2022. ağustos. will of the people’ı çıktığı gün sindiriyorum. grubun açık bir şekilde kendisinin parodisi haline gelmişken -ve bunu kabul etmişken- bile inanılmaz kaliteli şarkılar çıkardığını görüp daha da bir bağlanıyorum. her şarkısını gelecekte nasıl bir dönemde dinleyeceğimi merak ederek bozuyorum kulaklarımın bekaretini.

hayatımı o kadar da güzel olmayan zamanlarda birazcık da olsa güzelleştirdiği için minnettar kalıyorum ingiltere’nin küçük bir kasabasında lise okumuş üç gence.

albus dumbledore un gay olması

olayın kendisiyle hiçbir derdim olmasa bile duyurulma şekline kızgın olduğum durum.

seriyi iyisiyle kötüsüyle yazmış bitirmişsin. sırf kitabın ilk yayımlandığı dönemde dünya buna hazır olmadığı için bu tarz bir düşünceyi kitapta dile getirmiyor/ima etmiyorsun (hatta belki o vakitlerde aklında bile yok bu) ama pat diye bir gün çıkıp geriye dönük böyle bir açıklama yapıyorsun. hikayenin akışına yönelik ciddi bir etkisi olmadığı için bu açıklamanın çok önemi yok ama kendisinin evrene "suni" müdahaleleri bununla sınırlı değil. bu minvalde yaptığı "şu karakter aslında çok kral adamdı" "şu piçin teki aslında" gibi açıklamalarla insanların kafasındaki karakter imajlarını keyfekeder değiştirmeye devam etti.

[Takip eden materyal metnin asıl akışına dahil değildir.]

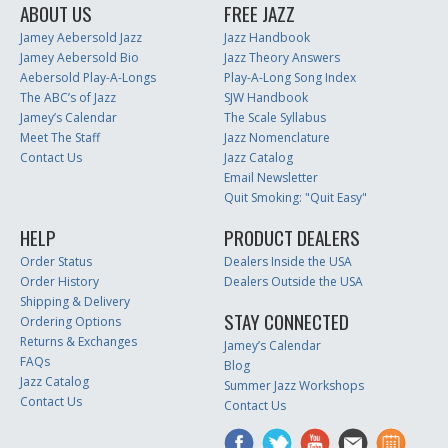
ABOUT US
FREE JAZZ
Jamey Aebersold Jazz
Jazz Handbook
Jamey Aebersold Bio
Jazz Theory Answers
Aebersold Play-A-Longs
Play-A-Long Song Index
The ABC’s of Jazz
SJW Handbook
Jamey’s Calendar
The Scale Syllabus
Meet The Staff
Jazz Nomenclature
Contact Us
Jazz Catalog
Email Newsletter
Quit Smoking: "Quit Easy"
HELP
PRODUCT DEALERS
Order Status
Dealers Inside the USA
Order History
Dealers Outside the USA
Shipping & Delivery
STAY CONNECTED
Ordering Options
Returns & Exchanges
Jamey’s Calendar
FAQs
Blog
Jazz Catalog
Summer Jazz Workshops
Contact Us
Contact Us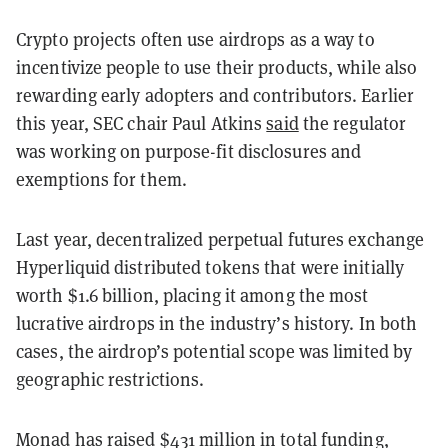
Crypto projects often use airdrops as a way to
incentivize people to use their products, while also
rewarding early adopters and contributors. Earlier
this year, SEC chair Paul Atkins
said
the regulator
was working on purpose-fit disclosures and
exemptions for them.
Last year, decentralized perpetual futures exchange
Hyperliquid distributed tokens that were initially
worth $1.6 billion, placing it among the most
lucrative airdrops in the industry’s history. In both
cases, the airdrop’s potential scope was limited by
geographic restrictions.
Monad has raised $431 million in total funding,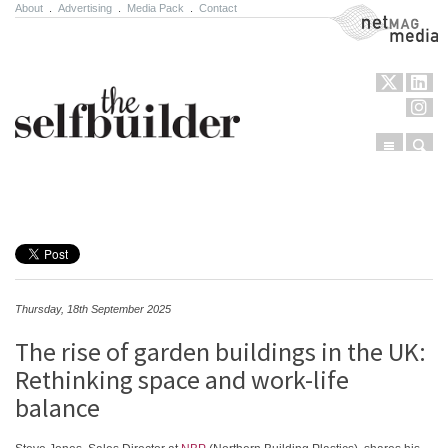
About
.
Advertising
.
Media Pack
.
Contact
NetMag Media
Menu
Sear
Skip to content
Thursday, 18th September 2025
The rise of garden buildings in the UK:
Rethinking space and work-life
balance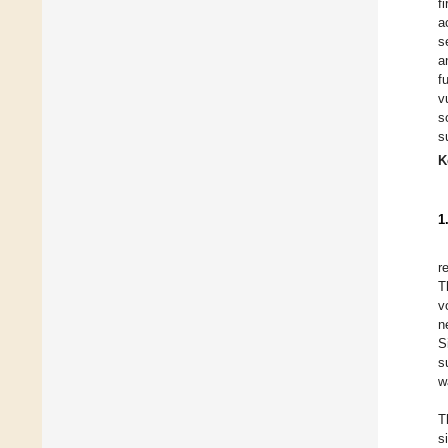
f
a
s
a
f
v
s
s
K
1
r
T
v
n
S
s
w
T
s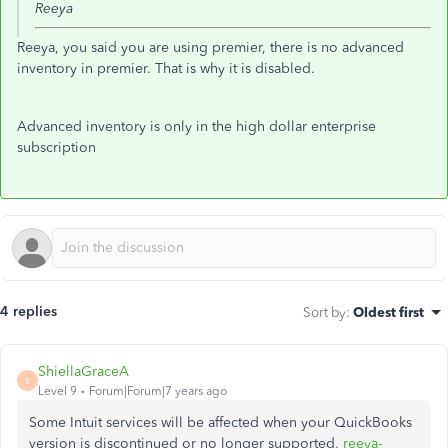
Reeya
Reeya, you said you are using premier, there is no advanced
inventory in premier. That is why it is disabled.
Advanced inventory is only in the high dollar enterprise
subscription
4 replies
Sort by
:
Oldest first
ShiellaGraceA
S
Level 9
Forum|Forum|7 years ago
Some Intuit services will be affected when your QuickBooks
version is discontinued or no longer supported,
reeya-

kendisinin sonsuza epey yakınsayan * bir kredisi olsa da seriye son filmin vizyona girmesinden şu ana kadar yaptığı açıklamalarla ve fantastik canavarlar zokasını yutturmaya çalışmasıyla epey zarar verdi jk rowling. umarım artık durulur ve her ne açıklarsa açıklasın bunu kendi kimliği ile yaparak evrenin daha çok zarar görmesine engel olur.

sözlük yazarlarının itirafları

bu başlıktaki itiraf eksikliği beni rahatsız ediyor. insanlar gelip "bugün hava çok güzel" tandansında cümleler tükürüyor bu başlığa; ulan bunun nesi itiraf?

itiraf dediğin şey nahoş olmalı, için içini yemeli, bir başkasına anlatırken çekinmelisin ki bu sözlük gibi anonim bir mecrada rahatlıkla dile getirebilesin.

o yüzden başlığa uygun bir şey yazmak istiyorum.

küçükken eve misafirliğe gelen bir aile dostumuzun küçük kızını, odamda saklandığım dolaptan sesler çıkarmak suretiyle korkutuyordum ve garibim dolabı açmaya cesaret edemediği için ağlayarak salona her döndüğünde yerimden çıkıp sakince koltuğa oturuyordum. ne zaman büyükler kendisini yeniden odama gönderse aynı şeyi tekrarlıyordum ve bu beni eğlendiriyordu.

şimdi, bir yerlerde bir kızın geçmişinde tatsız bir geceye sebep olduğum bilgisi ile uyuyorum her gece. küçük, minicik bir sızı geliyor şuramdan (parmağımla kalbimi gösteriyorum gibi düşünün) sonra geçip gidiyor. böyle işte. alın size itiraf.

hyper chondriac music

hyper music'te sinirlenen bünyeyi "bi' dakka birader, adam akıllı dinlersen şöyle bir yönü de var bu şarkının" diyerek önce sakinleştiren sonra da eşine zor rastlanır kederlere boğan muse büyüsü.